I knew going into this week that it would be a brutal one. It's a less-than-ideal schedule full of several overlapping opportunities that couldn't be passed by. November filled up way back in September, when I was still optimistic about my Fall schedule. That's probably a good thing. Had I fully considered the life and household impact of teaching 4 different programs, at 3 different locations, to a diversity of age levels [from Kindergarten to College] on 4 of the 5 available weekdays, I might have worried. A LOT.
But here we are, most of the way through the first week of overwhelming overlap for the handful ahead of us, and we are holding on better than I anticipated. I think it was Monday. Thank you, Monday, for fully sobering us up to the insanity that November will be to our family schedule.
We woke up early–the new schedule for 3 days of the 4 committed to this craziness–and started to get ready and pack up for the day. To add to the insanity of our starting week, we scheduled a windshield repair for my car. Only, I had a demo scheduled for my college class that day, that required transportation, so the husband and I planned to switch cars.
Easy, right? Except it involves switching belongings, transferring car seats + parking passes. So, I move the husband's car into the driveway to ease the transitions, and park it right behind my car. We have 10 minutes to spare, and we are actually all ready. This means that Nate is my car, because I forgot to mention, that even though he felt better on Saturday, he decided to continue being sick on Sunday–AND MONDAY TOO–so he was coming to school with me. Which required MORE STUFF, to the tune of a bag full of activities, and the portable DVD player with Superman and Horton Hears a Who. All of this, and my teaching necessities, packed into husbands car.

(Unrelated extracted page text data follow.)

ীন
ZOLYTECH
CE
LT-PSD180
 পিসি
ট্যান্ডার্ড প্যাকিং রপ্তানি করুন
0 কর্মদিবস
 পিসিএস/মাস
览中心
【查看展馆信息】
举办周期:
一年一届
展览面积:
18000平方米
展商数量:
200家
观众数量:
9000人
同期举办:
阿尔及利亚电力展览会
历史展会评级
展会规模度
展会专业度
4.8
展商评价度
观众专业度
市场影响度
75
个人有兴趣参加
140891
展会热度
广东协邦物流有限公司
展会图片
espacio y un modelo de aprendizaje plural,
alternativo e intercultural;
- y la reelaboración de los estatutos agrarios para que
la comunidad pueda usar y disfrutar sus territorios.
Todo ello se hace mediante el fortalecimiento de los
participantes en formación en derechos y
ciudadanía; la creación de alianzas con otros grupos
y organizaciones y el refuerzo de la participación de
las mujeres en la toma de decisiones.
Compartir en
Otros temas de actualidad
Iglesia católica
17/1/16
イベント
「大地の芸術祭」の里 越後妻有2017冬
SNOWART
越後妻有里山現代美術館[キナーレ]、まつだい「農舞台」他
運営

OK, so we are all packed up, and both vehicles are ready. Isabella and Dave are in my car so he can drop her by school like usual and then get to work. Nate and all of our combined stuff is in Dave's car, and we are ready for our now half day.

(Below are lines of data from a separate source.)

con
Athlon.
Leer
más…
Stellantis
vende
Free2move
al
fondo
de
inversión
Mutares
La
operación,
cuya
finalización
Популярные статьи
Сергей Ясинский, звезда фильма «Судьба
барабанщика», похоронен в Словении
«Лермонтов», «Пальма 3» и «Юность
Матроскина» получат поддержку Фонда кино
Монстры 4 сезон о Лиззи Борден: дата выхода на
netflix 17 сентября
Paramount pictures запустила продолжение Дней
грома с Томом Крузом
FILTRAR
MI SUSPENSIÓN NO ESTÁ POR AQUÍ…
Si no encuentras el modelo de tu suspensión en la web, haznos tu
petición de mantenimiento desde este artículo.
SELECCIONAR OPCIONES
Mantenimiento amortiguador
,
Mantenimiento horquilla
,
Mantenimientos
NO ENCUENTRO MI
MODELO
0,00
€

I climb in, adjust the mirror, and then turn the key in the ignition GRRR RRRR RRRR RRRR. Every light on the dash flashes on in a panic, and then nothing. ABSOLUTELY NOTHING. As in definitely and completely dead battery at 8 am in our driveway, and blocking in our working car kind of nothing. LOVELY.
This made certain the need to contact the Print Department's fabulously skilled TA to take on the demo I had scheduled for the afternoon. Thank goodness I had already called her the afternoon before, after Nate's illness cancelled our childcare plan for the day. Now I needed to tell her, that I would also be arriving late for the morning session of class.

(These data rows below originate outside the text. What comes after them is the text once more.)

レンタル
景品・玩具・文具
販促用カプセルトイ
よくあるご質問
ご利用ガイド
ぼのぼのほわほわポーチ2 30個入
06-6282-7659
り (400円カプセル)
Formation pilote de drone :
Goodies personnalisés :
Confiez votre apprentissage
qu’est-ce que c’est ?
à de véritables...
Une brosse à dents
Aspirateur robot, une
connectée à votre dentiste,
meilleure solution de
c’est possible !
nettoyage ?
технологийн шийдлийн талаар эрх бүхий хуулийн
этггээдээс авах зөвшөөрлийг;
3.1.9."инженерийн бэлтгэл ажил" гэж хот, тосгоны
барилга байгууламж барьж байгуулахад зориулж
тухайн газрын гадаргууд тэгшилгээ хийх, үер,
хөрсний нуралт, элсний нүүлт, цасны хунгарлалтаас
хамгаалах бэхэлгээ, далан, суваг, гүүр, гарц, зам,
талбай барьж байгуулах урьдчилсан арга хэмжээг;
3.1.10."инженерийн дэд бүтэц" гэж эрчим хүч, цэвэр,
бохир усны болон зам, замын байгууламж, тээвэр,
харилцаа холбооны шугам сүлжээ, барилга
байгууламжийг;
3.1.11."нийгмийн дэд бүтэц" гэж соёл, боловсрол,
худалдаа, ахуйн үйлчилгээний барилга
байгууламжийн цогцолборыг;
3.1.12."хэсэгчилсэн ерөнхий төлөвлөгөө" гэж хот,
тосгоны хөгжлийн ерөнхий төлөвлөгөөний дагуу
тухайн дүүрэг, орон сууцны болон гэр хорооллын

Because next, Dave maneuvered my car out into the lawn and around his car, and we pushed with every tired muscle in our overworked-on-the-house bodies to move his impossibly heavy Volkswagen forward in our driveway.
To note, Isabella is now in full-fledged panic mode–still buckled into her car seat in my car–and worried to death that she will be LATE FOR SCHOOL. I reassured her that although I appreciated very much her deepest concerns, and her passionate commitment to punctuality, that this crisis actually affected her in THE VERY LEAST. As she is FIRST on the drop-off list, her day will remain absolutely NORMAL AND UNAFFECTED.
After much rearranging, extra driving and dropping off and picking up, Monday turned out OK. Nate got better by evening, and the battery replacement was a success in the afternoon.
Take that, WEEK. Team Craun is for the win.